Lately it seems a lot of new music is coming out in the bass music realm that has a trip hop beat but is disguised as something else: chill halftime, ambient hip hop, sunrise dubstep. Call it what you will, but a lot of artists are going back to the jazzy trip hop base for their beats, and there’s a good chance that they’re going back to the original trip hoppers like Tricky or Thievery Corporation and packaging it as something new. This is not the case with Swiss producer Yvan Poisson.
Poisson’s new LP Blind Experiment is so directly trip hop that it almost sounds like the artist intentionally stripped down the genre to its basic elements – bass drum and snare set at jazz timing – and slapped them up on the digital staff with little else to support them. The great thing is that they stand up just fine. Poisson calls his style “minimalist trip hop,” but really it’s just trip hop. Every genre in electronic music comes down to beat structure, after all, and in this respect it truly doesn’t get more trip hop than Blind Experiment.
Poisson himself said about the album that he intentionally left out any “deep bass” elements in this album, seemingly to play around with the trip hop beat form on its own. That sounds like it might be a little boring or mechanical but it’s actually very interesting and exciting on top of, of course because it’s trip hop, being very jazzy and chill. The musical elements that are included on top of these clean, basic beats are intended to enhance said beats rather than a melody being the focus.
On album opener “Latent Period” for example, there’s a very sparse trumpet which moves with the beat as well as an intermittent synth and a flute flourish at the end of each phrase. “Negative Control Procedure” has even less musical elements, with jangling synths filling in the empty space and a seemingly random saxophone squawk piercing the chill, funky synth. “New Ideas” seems to be a bit more melodic, but it has a different style of syncopation as does album closer “Until Next Time,” so again highlighting the beat in every track seems to be Poisson’s focus.

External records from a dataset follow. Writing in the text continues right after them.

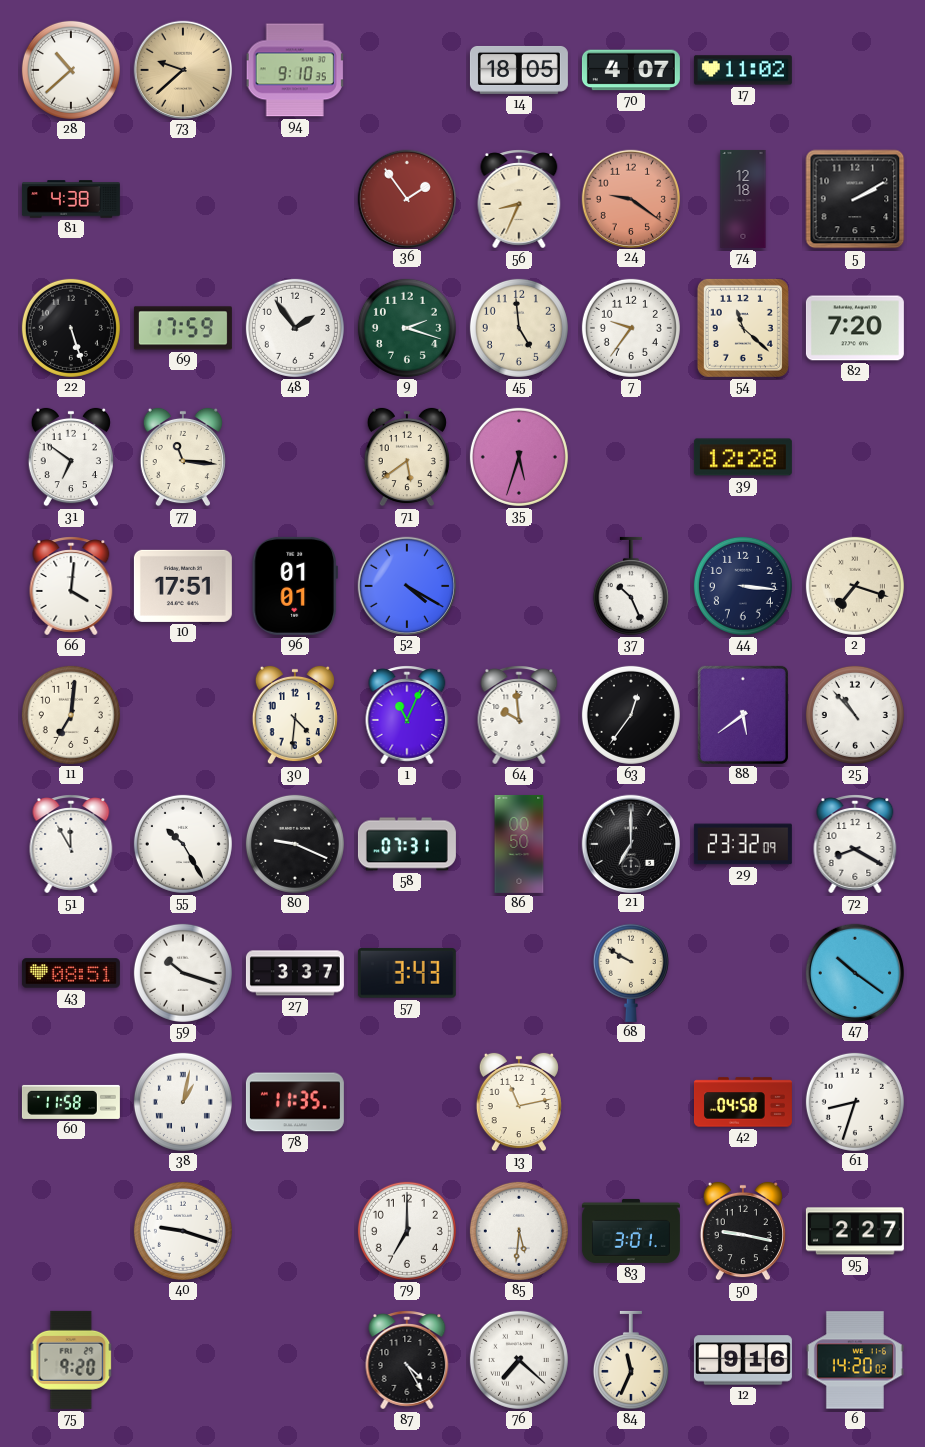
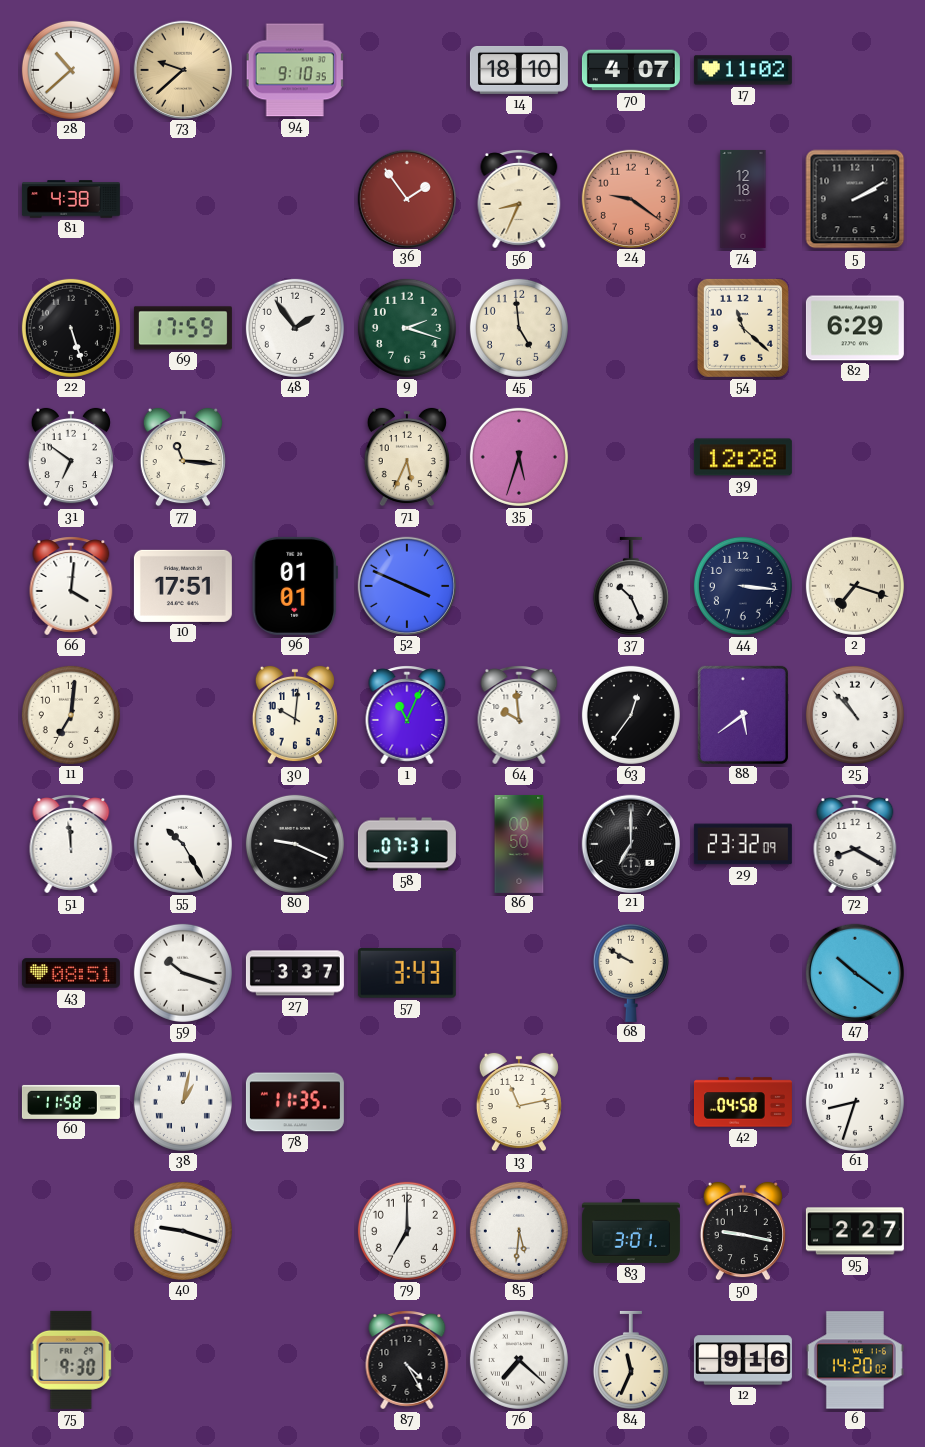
14: 18:05 -> 18:10
7: 9:36 -> none
82: 7:20 -> 6:29
71: 5:39 -> 5:34
52: 4:20 -> 3:49
30: 4:31 -> 10:01
51: 11:55 -> 11:59
75: 9:20 -> 9:30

Blind Experiment is a great study in why certain styles of music are what they are. In bass music we tend to get too focused on the drop or sound design or how heavy or melodic a track is, but when that’s all stripped down, it’s the beat we’re all attracted to and it’s the beat that makes any track what it is. With this LP, Poisson is directly, unapologetically reminding us: this is jazz. This is trip hop.